Above: Sze Zheng Yong is developing control synthesis tools that can reason about real-world uncertainties to make autonomous systems, such as self-driving vehicles and drones, safe and secure in work supported by an NSF Faculty Early Career Development Program (CAREER) Award. Photographer: Marco-Alexis Chaira/ASU

The National Science Foundation grants the Faculty Early Career Development Program (CAREER) Award to early-career faculty members who have the potential to serve as academic role models in research and education and to lead advances in the mission of their department or organization.

Twelve faculty members in the Ira A. Fulton Schools of Engineering at Arizona State University received NSF CAREER Awards between November 2019 and April 2020.

As the use of autonomous systems continually grows, questions arise on how to ensure that the technology is deployed safely in instances such as a self-driving vehicle out on the streets or a drone flying in the air.

Many of these autonomous systems can be broken down into three main components: an artificial intelligence computer system, a physical object and a real-world environment.

Sze Zheng Yong, an assistant professor of aerospace and mechanical engineering in the Ira A. Fulton Schools of Engineering at Arizona State University, is working to provide a scientific basis to understand and leverage the interactions of artificial intelligence/cyber-human agents, their physical systems and their environment. He is developing control synthesis tools to reason about safety and security under real-world uncertainties.

Control synthesis tools are algorithms for determining drivers’ inputs, for example, the steering angle and accelerator and brake pedal positions. They are used to ensure the physical component of an autonomous system does not get into collisions or accidents by overriding self-driving cars or drones and steering them away from unsafe situations.

“Currently, the industry ensures the safety of these autonomous systems based on many, many miles of testing,” says Yong. “However, testing alone may miss some rare yet really dangerous scenarios, so the control synthesis tools can complement testing by providing some mathematical and theoretical guarantees of safety.”

Yong’s work in this area is being sponsored in part by a 2020 National Science Foundation Faculty Early Career Development Program (CAREER) Award. This recognition is reserved for researchers who show the potential to be academic role models and to advance the missions of their organizations. CAREER awards provide approximately half a million dollars over five years to further each recipient’s research.

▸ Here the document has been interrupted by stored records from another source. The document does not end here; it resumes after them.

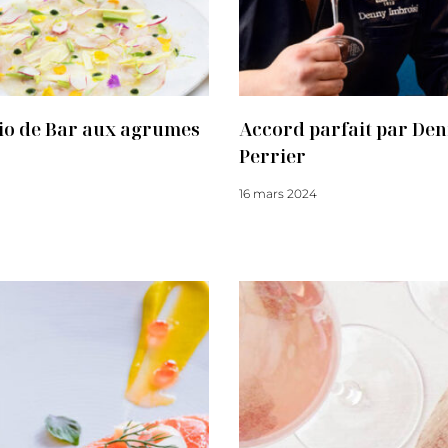
io de Bar aux agrumes
Accord parfait par Den
Perrier
16 mars 2024
Lire la suite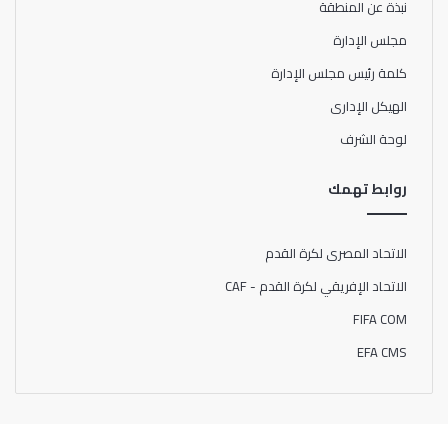
نبذة عن المنطقة
مجلس الإدارة
كلمة رئيس مجلس الإدارة
الهيكل الإدارى
لوحة الشرف
روابط تهمك
الاتحاد المصرى لكرة القدم
الاتحاد الإفريقي لكرة القدم - CAF
FIFA COM
EFA CMS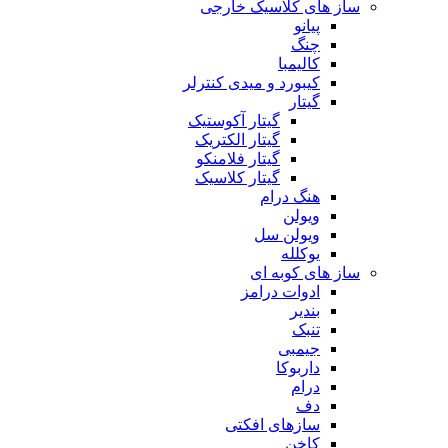
ساز های کلاسیک خارجی
پیانو
چنگ
کالیمبا
کیبورد و میدی کنترلر
گیتار
گیتار آکوستیک
گیتار الکتریک
گیتار فلامنکو
گیتار کلاسیک
هنگ درام
ویولن
ویولن سل
یوکلله
ساز های کوبه ای
ادوات درامز
بندیر
تنبک
جیمبی
داربوکا
درام
دف
سازهای افکتی
کاخن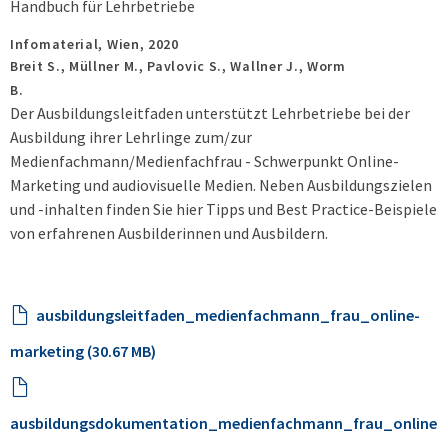
Handbuch für Lehrbetriebe
Infomaterial,
Wien,
2020
Breit S., Müllner M., Pavlovic S., Wallner J., Worm
B.
Der Ausbildungsleitfaden unterstützt Lehrbetriebe bei der
Ausbildung ihrer Lehrlinge zum/zur
Medienfachmann/Medienfachfrau - Schwerpunkt Online-
Marketing und audiovisuelle Medien. Neben Ausbildungszielen
und -inhalten finden Sie hier Tipps und Best Practice-Beispiele
von erfahrenen Ausbilderinnen und Ausbildern.
ausbildungsleitfaden_medienfachmann_frau_online-
marketing (30.67 MB)
ausbildungsdokumentation_medienfachmann_frau_online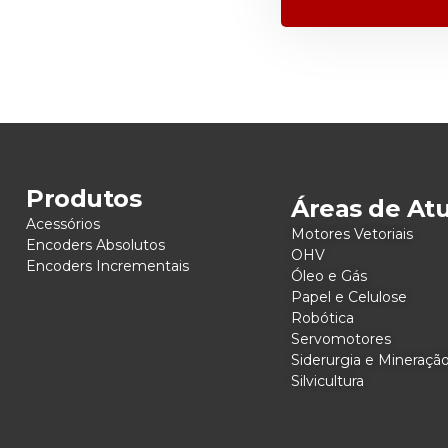
Produtos
Áreas de At
Acessórios
Motores Vetoriais
Encoders Absolutos
OHV
Encoders Incrementais
Óleo e Gás
Papel e Celulose
Robótica
Servomotores
Siderurgia e Mineraçã
Silvicultura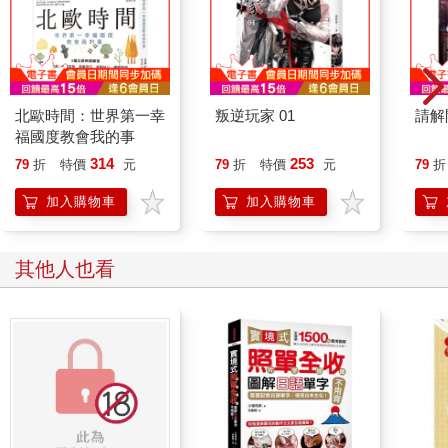
北歐時間：世界第一幸
叛逆玩家 01
請解
福國度教會我的事
314
253
79
折
特價
元
79
折
特價
元
79
折
加入購物車
加入購物車
其他人也看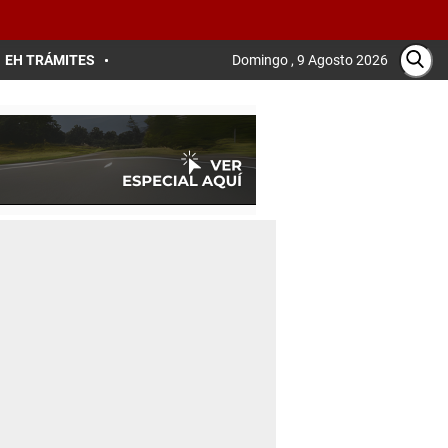
EH TRÁMITES
Domingo , 9 Agosto 2026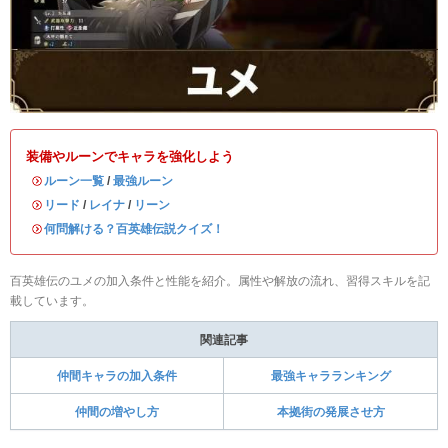
装備やルーンでキャラを強化しよう
・
ルーン一覧
/
最強ルーン
・
リード
/
レイナ
/
リーン
・
何問解ける？百英雄伝説クイズ！
百英雄伝のユメの加入条件と性能を紹介。属性や解放の流れ、習得スキルを記
載しています。
関連記事
仲間キャラの加入条件
最強キャラランキング
仲間の増やし方
本拠街の発展させ方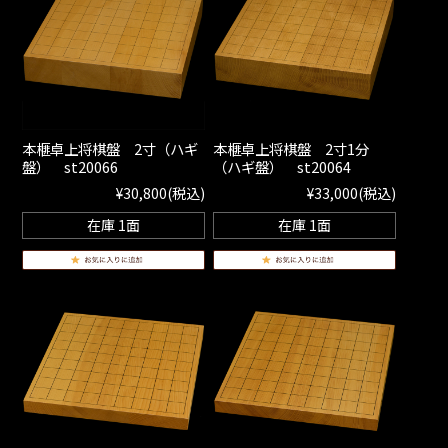
本榧卓上将棋盤 2寸（ハギ
本榧卓上将棋盤 2寸1分
盤） st20066
（ハギ盤） st20064
¥30,800
(税込)
¥33,000
(税込)
在庫 1面
在庫 1面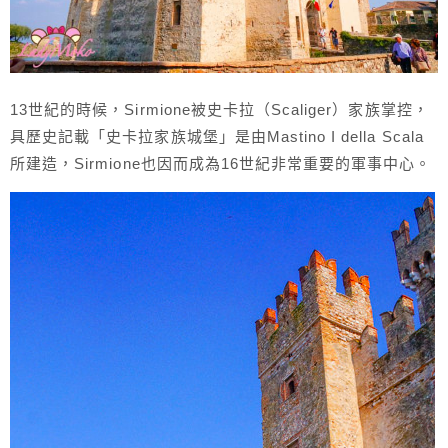
13世紀的時候，Sirmione被史卡拉（Scaliger）家族掌控，
具歷史記載「史卡拉家族城堡」是由Mastino I della Scala
所建造，Sirmione也因而成為16世紀非常重要的軍事中心。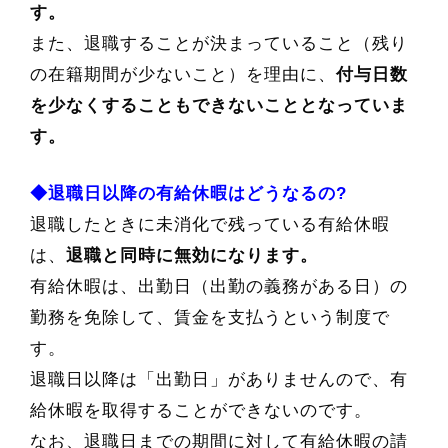
す。
また、退職することが決まっていること（残り
の在籍期間が少ないこと）を理由に、
付与日数
を少なくすることもできないこととなっていま
す。
◆退職日以降の有給休暇はどうなるの?
退職したときに未消化で残っている有給休暇
は、
退職と同時に無効になります。
有給休暇は、出勤日（出勤の義務がある日）の
勤務を免除して、賃金を支払うという制度で
す。
退職日以降は「出勤日」がありませんので、有
給休暇を取得することができないのです。
なお、退職日までの期間に対して有給休暇の請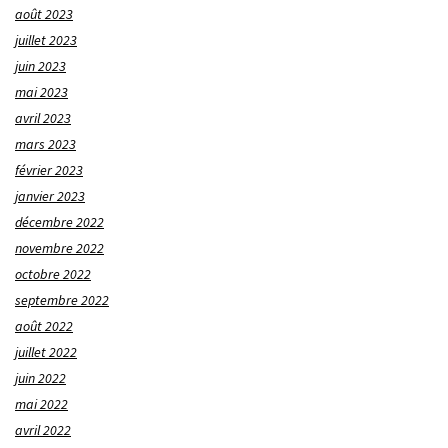
août 2023
juillet 2023
juin 2023
mai 2023
avril 2023
mars 2023
février 2023
janvier 2023
décembre 2022
novembre 2022
octobre 2022
septembre 2022
août 2022
juillet 2022
juin 2022
mai 2022
avril 2022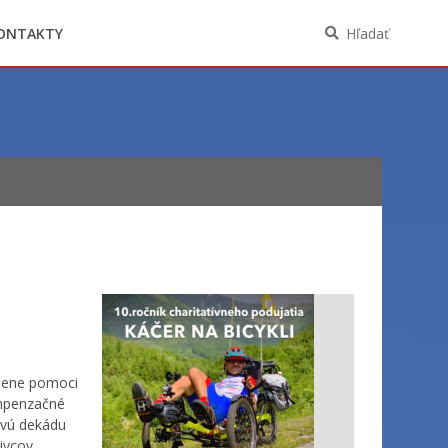
Oznámenia funkcií, zamestnaní, činností a
majetkových pomerov verejného funkcionára
ONTAKTY
Hľadať
 mene pomoci
kompenzačné
prvú dekádu
livcov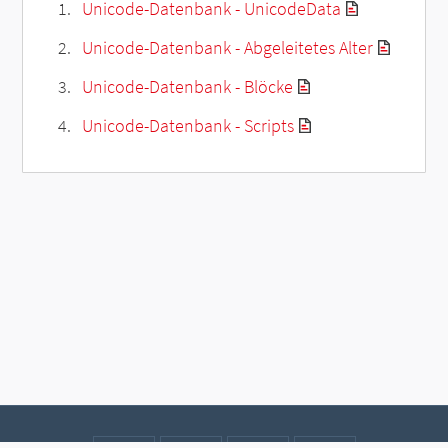
Unicode-Datenbank - UnicodeData
Unicode-Datenbank - Abgeleitetes Alter
Unicode-Datenbank - Blöcke
Unicode-Datenbank - Scripts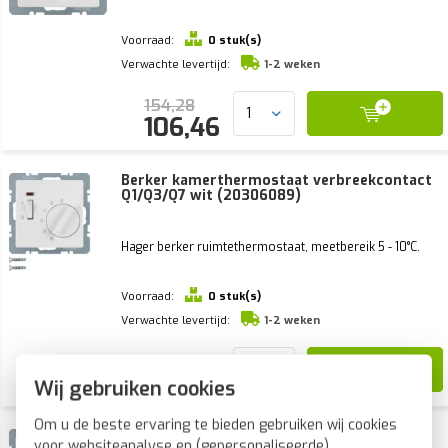
Voorraad:
0 stuk(s)
Verwachte levertijd:
1-2 weken
154,28
106,46
Berker kamerthermostaat verbreekcontact
Q1/Q3/Q7 wit (20306089)
Hager berker ruimtethermostaat, meetbereik 5 - 10°C.
Voorraad:
0 stuk(s)
Verwachte levertijd:
1-2 weken
152,70
105,37
Wij gebruiken cookies
Om u de beste ervaring te bieden gebruiken wij cookies
Berker kamerthermostaat 24V
voor websiteanalyse en (gepersonaliseerde)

His approach to creating a fundamental scientific understanding of the issue is to develop mathematical foundations and algorithms based on set-membership (set-memberships consider the set of all possible values instead of one “best” or average value) and learning approaches for three areas: uncertainty quantification, secure/attack-resilient estimation and safe-by-design control. 

“My approach is unique because it represents a shift from the conventional average or stochastic characterization of uncertainty to a set-membership representation using hybrid inclusion,” says Yong. “We are moving from secure point estimator designs to secure set-membership estimators with run-time learning of attack models/strategies.”

The last shift Yong is working on is from fixed safe-by-design control design with uncompromised state feedback to attack-resilient output feedback designs with learning from run-time data.

“The safety control algorithm can learn and adapt based on data that are collected during operation,” says Yong. “As a result, system performance can be improved.”

Yong’s project will also focus on security. He is making sure that the autonomous systems are still safe despite potential cyberattacks that alter or spoof their sensor and/or input signals.

“My work does not directly prevent hacking,” says Yong. “If the system is hacked, despite best efforts to thwart cyber-attacks using existing technology, our algorithms can help to reduce or mitigate the effects of the attacks.”

Yong, who earned a DARPA Young Faculty Award in 2018, thinks that his ideas are rather different from existing approaches, and the tools he is developing will be generally applicable to a broad array of autonomous and cyber-physical systems, including self-driving cars, drones and underwater vehicles.   

“I believe that this work lays the foundations for designing control algorithms for future smart and autonomous systems that can actively learn and adapt to their uncertain environments,” says Yong. “This enables these smart systems to be safe and secure without resorting to overly conservative and suboptimal solutions.”    

Yong also credits and thanks his many colleagues, friends and family, both within and outside ASU, for providing constant feedback and support and for contributing to his successes thus far.

Yong says he came to ASU because it is rapidly growing to become one of the leading research universities in the country and in the world.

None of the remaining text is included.